** Opening Recorded information block **

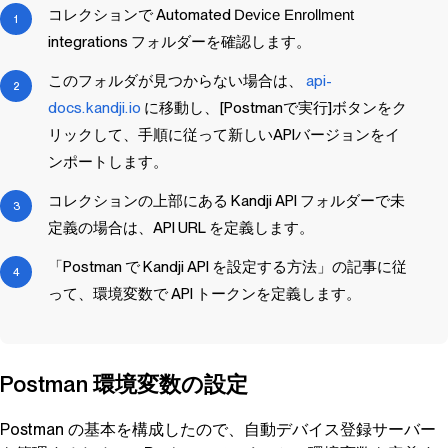
コレクションで Automated
Device Enrollment
integrations フォルダーを確認します。
このフォルダが見つからない場合は、
api-
docs.kandji.io
に移動し、[Postmanで実行]ボタンをク
リックして、手順に従って新しいAPIバージョンをイ
ンポートします。
コレクションの上部にある
Kandji
API フォルダーで未
定義の場合は、API URL を定義します。
「Postman で
Kandji
API を設定する方法」の記事に従
って、環境変数で API トークンを定義します。
Postman 環境変数の設定
Postman の基本を構成したので、自動デバイス登録サーバー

** Closing Recorded information block **

▶ [Goal of the exercise]
Omit the pictures, then retype the remaining material without a single change.

▶ [Response area]
コレクションで Automated
Device Enrollment
integrations フォルダーを確認します。
このフォルダが見つからない場合は、
api-
docs.kandji.io
に移動し、[Postmanで実行]ボタンをク
リックして、手順に従って新しいAPIバージョンをイ
ンポートします。
コレクションの上部にある
Kandji
API フォルダーで未
定義の場合は、API URL を定義します。
「Postman で
Kandji
API を設定する方法」の記事に従
って、環境変数で API トークンを定義します。
Postman 環境変数の設定
Postman の基本を構成したので、自動デバイス登録サーバー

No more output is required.